RECHTBANK OVERIJSSEL
uitspraak van de meervoudige kamer in de zaak tussen
[eiser 1] , [eiseres] en [eiser 2] uit [woonplaats] , eisers,
het college van burgemeester en wethouders van Hellendoorn, verweerder.
Inleiding
Bij besluit van 10 mei 2021 (het primaire besluit) heeft verweerder een verkeersbesluit genomen. Tegen dit besluit hebben eisers bezwaar gemaakt bij verweerder.
Bij besluit van 17 december 2021 (het bestreden besluit) heeft verweerder het bezwaar ongegrond verklaard.
Eisers hebben tegen het bestreden besluit beroep ingesteld bij de rechtbank. In deze uitspraak beoordeelt de rechtbank dit beroep.
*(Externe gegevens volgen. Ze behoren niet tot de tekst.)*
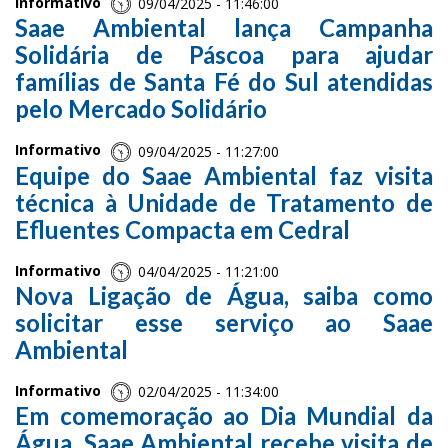
Informativo
09/04/2025 - 11:46:00
Saae Ambiental lança Campanha
Solidária de Páscoa para ajudar
famílias de Santa Fé do Sul atendidas
pelo Mercado Solidário
Informativo
09/04/2025 - 11:27:00
Equipe do Saae Ambiental faz visita
técnica à Unidade de Tratamento de
Efluentes Compacta em Cedral
Informativo
04/04/2025 - 11:21:00
Nova Ligação de Água, saiba como
solicitar esse serviço ao Saae
Ambiental
Informativo
02/04/2025 - 11:34:00
Em comemoração ao Dia Mundial da
Água, Saae Ambiental recebe visita de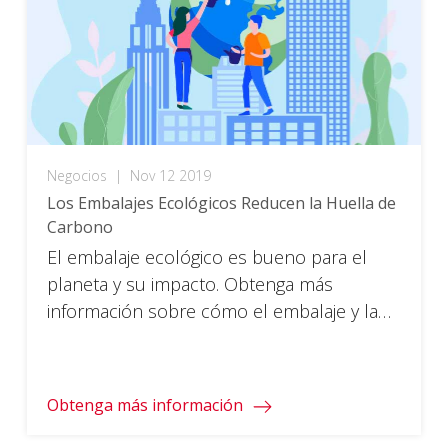
Negocios
|
Nov 12 2019
Los Embalajes Ecológicos Reducen la Huella de
Carbono
El embalaje ecológico es bueno para el
planeta y su impacto. Obtenga más
información sobre cómo el embalaje y la
tecnología ecológicos ahorran tiempo y
dinero.
Obtenga más información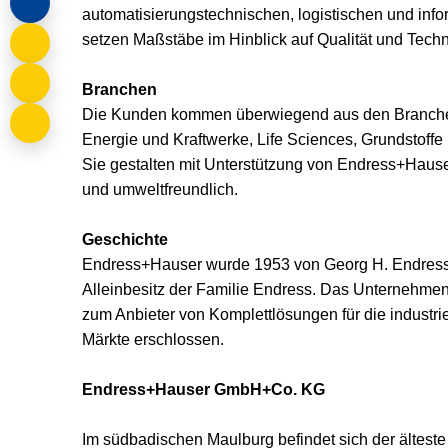
automatisierungstechnischen, logistischen und inf
setzen Maßstäbe im Hinblick auf Qualität und Techn
Branchen
Die Kunden kommen überwiegend aus den Branchen
Energie und Kraftwerke, Life Sciences, Grundstoffe 
Sie gestalten mit Unterstützung von Endress+Hauser 
und umweltfreundlich.
Geschichte
Endress+Hauser wurde 1953 von Georg H. Endress 
Alleinbesitz der Familie Endress. Das Unternehmen
zum Anbieter von Komplettlösungen für die industri
Märkte erschlossen.
Endress+Hauser GmbH+Co. KG
Im südbadischen Maulburg befindet sich der älteste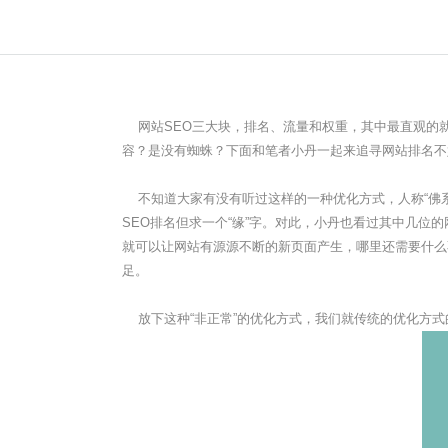
网站SEO三大块，排名、流量和权重，其中最直观的
容？是没有蜘蛛？下面和笔者小丹一起来追寻网站排名不
不知道大家有没有听过这样的一种优化方式，人称“佛系
SEO排名但求一个“缘”字。对此，小丹也看过其中几位
就可以让网站有源源不断的新页面产生，哪里还需要什么
足。
放下这种“非正常”的优化方式，我们就传统的优化方式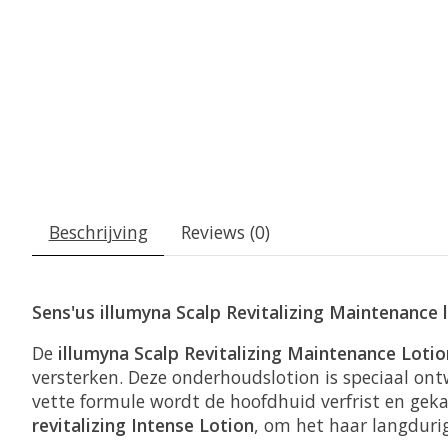
Beschrijving
Reviews (0)
Sens'us illumyna Scalp Revitalizing Maintenance 
De
illumyna Scalp Revitalizing Maintenance Loti
versterken. Deze onderhoudslotion is speciaal ont
vette formule wordt de hoofdhuid verfrist en gek
revitalizing Intense Lotion
, om het haar langdurig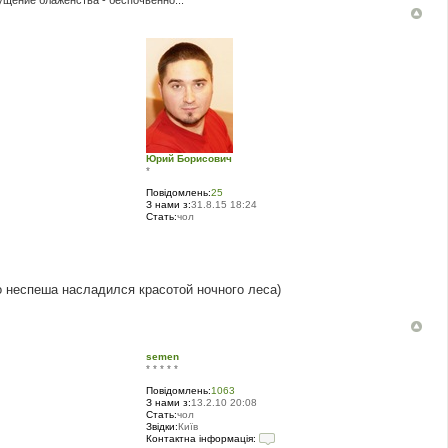
ущение блаженства - беспочвенно..."
Юрий Борисович
*
Повідомлень:
25
З нами з:
31.8.15 18:24
Стать:
чол
о неспеша насладился красотой ночного леса)
semen
* * * * *
Повідомлень:
1063
З нами з:
13.2.10 20:08
Стать:
чол
Звідки:
Київ
Контактна інформація: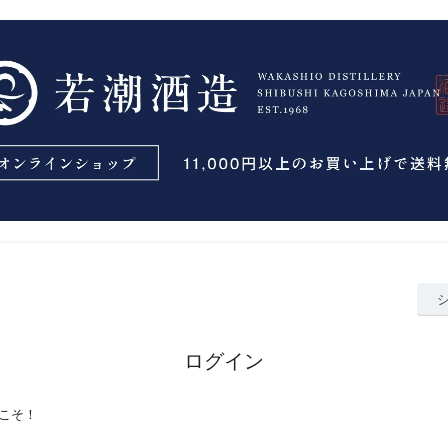
ログイン
こそ！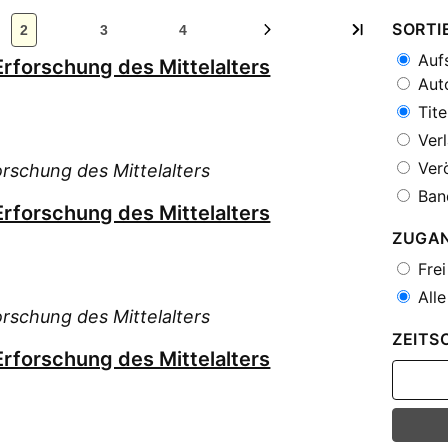
SORTI
2
3
4
Aufs
Erforschung des Mittelalters
Auto
Tite
Verl
Verö
orschung des Mittelalters
Ban
Erforschung des Mittelalters
ZUGA
Frei
Alle
orschung des Mittelalters
ZEITS
Erforschung des Mittelalters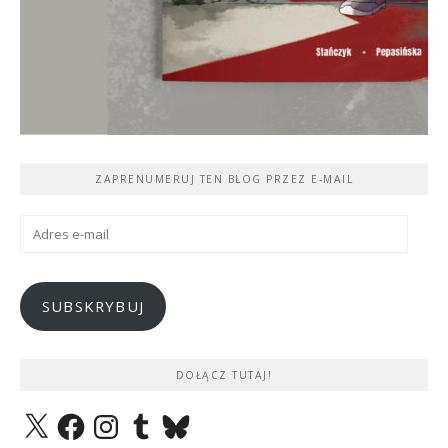
ZAPRENUMERUJ TEN BLOG PRZEZ E-MAIL
Adres
e-
mail
SUBSKRYBUJ
DOŁĄCZ TUTAJ!
X
Facebook
Instagram
Tumblr
Bluesky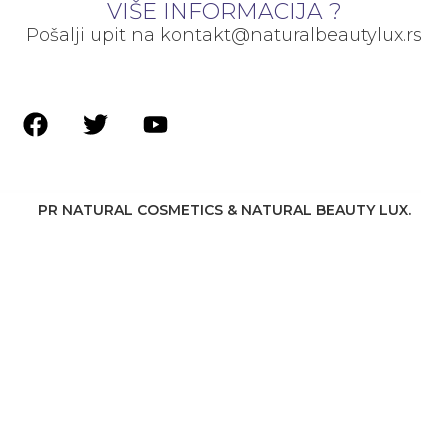
VIŠE INFORMACIJA ?
Pošalji upit na kontakt@naturalbeautylux.rs
PR NATURAL COSMETICS & NATURAL BEAUTY LUX.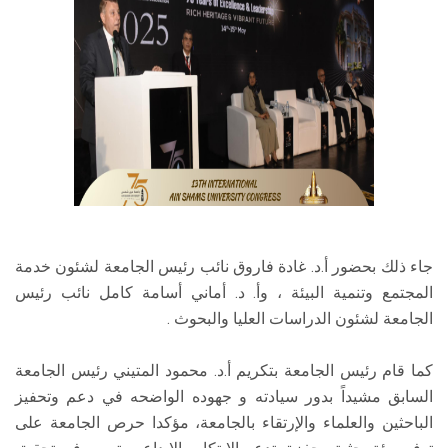
جاء ذلك بحضور أ.د. غادة فاروق نائب رئيس الجامعة لشئون خدمة
المجتمع وتنمية البيئة ، وأ. د. أماني أسامة كامل نائب رئيس
الجامعة لشئون الدراسات العليا والبحوث .
كما قام رئيس الجامعة بتكريم أ.د. محمود المتيني رئيس الجامعة
السابق مشيداً بدور سيادته و جهوده الواضحه في دعم وتحفيز
الباحثين والعلماء والإرتقاء بالجامعة، مؤكدا حرص الجامعة على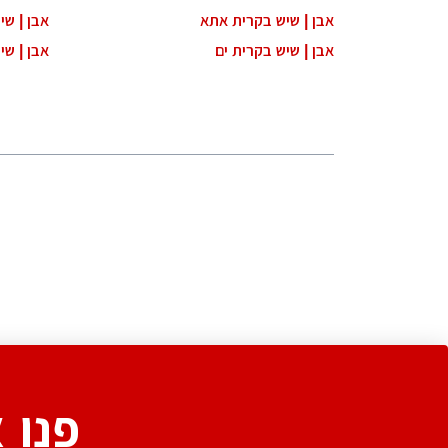
אבן | שיש בקרית אתא
אבן | שי
אבן | שיש בקרית ים
אבן | שי
פנו 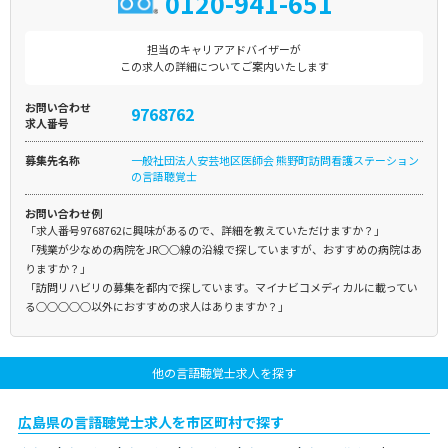
0120-941-651
担当のキャリアアドバイザーが
この求人の詳細についてご案内いたします
お問い合わせ
9768762
求人番号
募集先名称
一般社団法人安芸地区医師会 熊野町訪問看護ステーション
の言語聴覚士
お問い合わせ例
「求人番号9768762に興味があるので、詳細を教えていただけますか？」
「残業が少なめの病院をJR○○線の沿線で探していますが、おすすめの病院はあ
りますか？」
「訪問リハビリの募集を都内で探しています。マイナビコメディカルに載ってい
る○○○○○以外におすすめの求人はありますか？」
他の言語聴覚士求人を探す
広島県の言語聴覚士求人を市区町村で探す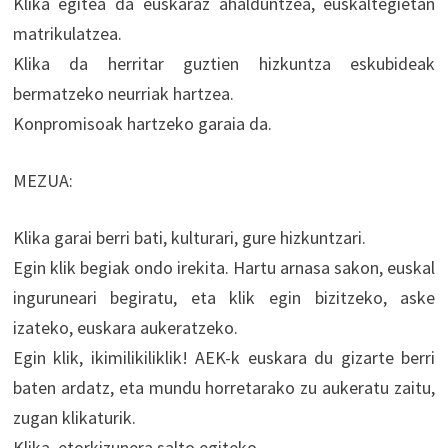
Klika egitea da euskaraz ahalduntzea, euskaltegietan
matrikulatzea.
Klika da herritar guztien hizkuntza eskubideak
bermatzeko neurriak hartzea.
Konpromisoak hartzeko garaia da.
MEZUA:
Klika garai berri bati, kulturari, gure hizkuntzari.
Egin klik begiak ondo irekita. Hartu arnasa sakon, euskal
inguruneari begiratu, eta klik egin bizitzeko, aske
izateko, euskara aukeratzeko.
Egin klik, ikimilikiliklik! AEK-k euskara du gizarte berri
baten ardatz, eta mundu horretarako zu aukeratu zaitu,
zugan klikaturik.
Klika, etorkizunera salto egiteko.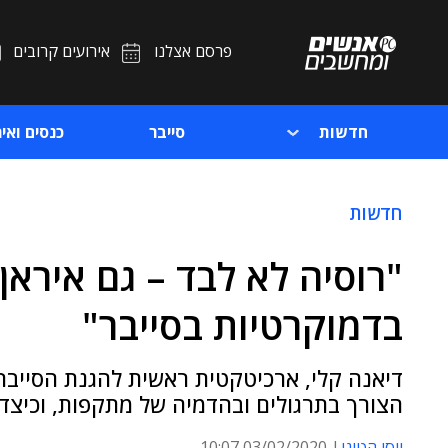
פרסם אצלנו
אירועים קרובים
חדשות
סייבר
כנסים ואיר
חדשות
"רוסיה לא לבד – גם אירא
בדמוקרטיות בסייבר"
דיאנה קלי, ארכיטקטית ראשית להגנת הסייבר
הצורך בתרגולים ובהדמיה של מתקפות, וכיצד
יוסי הטוני
03/02/2020 10:07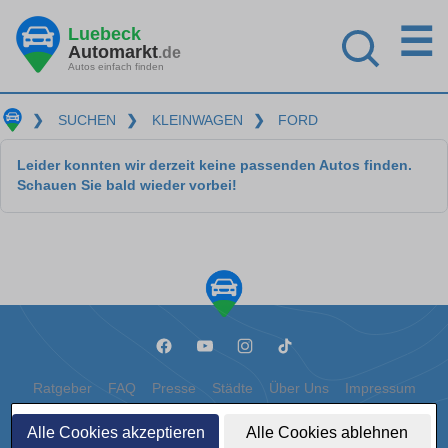
☰
Luebeck
Automarkt
.de
Autos einfach finden
❯
SUCHEN
❯
KLEINWAGEN
❯
FORD
Leider konnten wir derzeit keine passenden Autos finden.
Schauen Sie bald wieder vorbei!
Ratgeber
FAQ
Presse
Städte
Über Uns
Impressum
Datenschutz
Cookies
Alle Cookies akzeptieren
Alle Cookies ablehnen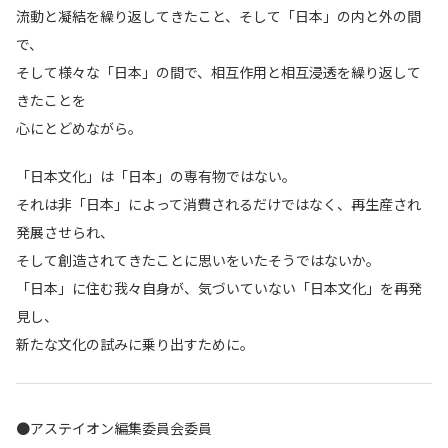
流動と凝結を繰り返してきたこと、そして「日本」の内と外の間
で、
そして様々な「日本」の間で、相互作用と相互浸透を繰り返して
きたことを
心にとどめながら。
「日本文化」は「日本」の専有物ではない。
それは非「日本」によって消費されるだけではなく、再生産され
発展させられ、
そして創造されてきたことに思いをいたそうではないか。
「日本」に住む我々自身が、気づいていない「日本文化」を再発
見し、
新たな文化の試みに乗り出すために。
●アステイオン編集委員会委員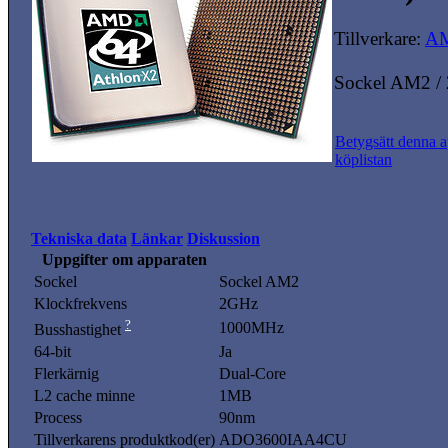
Tillverkare:
A
Sockel AM2 /
Betygsätt denna a
köplistan
Tekniska data
Länkar
Diskussion
Uppgifter om apparaten
Sockel
Sockel AM2
Klockfrekvens
2GHz
?
1000MHz
Busshastighet
64-bit
Ja
Flerkärnig
Dual-Core
L2 cache minne
1MB
Process
90nm
Tillverkarens produktkod(er)
ADO3600IAA4CU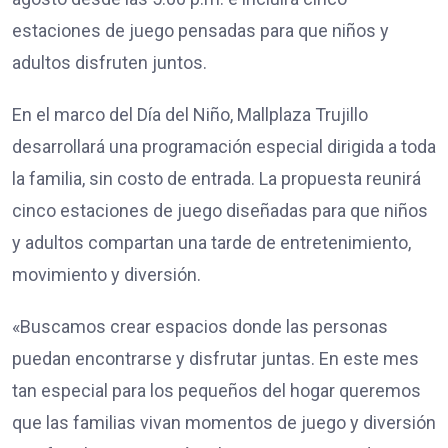
estaciones de juego pensadas para que niños y
adultos disfruten juntos.
En el marco del Día del Niño, Mallplaza Trujillo
desarrollará una programación especial dirigida a toda
la familia, sin costo de entrada. La propuesta reunirá
cinco estaciones de juego diseñadas para que niños
y adultos compartan una tarde de entretenimiento,
movimiento y diversión.
«Buscamos crear espacios donde las personas
puedan encontrarse y disfrutar juntas. En este mes
tan especial para los pequeños del hogar queremos
que las familias vivan momentos de juego y diversión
De rechtbank heeft het beroep op 1 november 2022 op zitting behandeld. Eisers waren aanwezig. Verweerder was vertegenwoordigd door T. Mensink en R. Valk.
Feiten
1. De Grotestraat in Nijverdal is in 2019 heringericht. Het gedeelte tussen de Meijboomstraat en de Maximastraat is aangewezen als erf. Omdat sprake was van overlast door vrachtverkeer en te hard rijden door automobilisten, is in november 2019 een vrachtwagenverbod ingesteld en zijn er bloembakken geplaatst om te hard rijden te voorkomen.
2. De problemen met de verkeersveiligheid waren volgens verweerder daarmee niet opgelost. Fietsers en voetgangers kwamen in het gedrang, er werd geparkeerd op blindegeleidelijnen, de snelheid was te hoog en automobilisten eigenden zich het gebied toe. Vooral ter hoogte van de Zuivelhoeve en op het gedeelte tussen het Henri Dunantplein en de Maximastraat voelde men zich onveilig.
3. In juli en augustus 2020 is een proef gehouden met het afsluiten van de Grotestraat, tussen de Meijboomstraat en de Maximastraat, met hekken en bebording. Alleen voetgangers en fietsers mochten van de straat gebruik maken.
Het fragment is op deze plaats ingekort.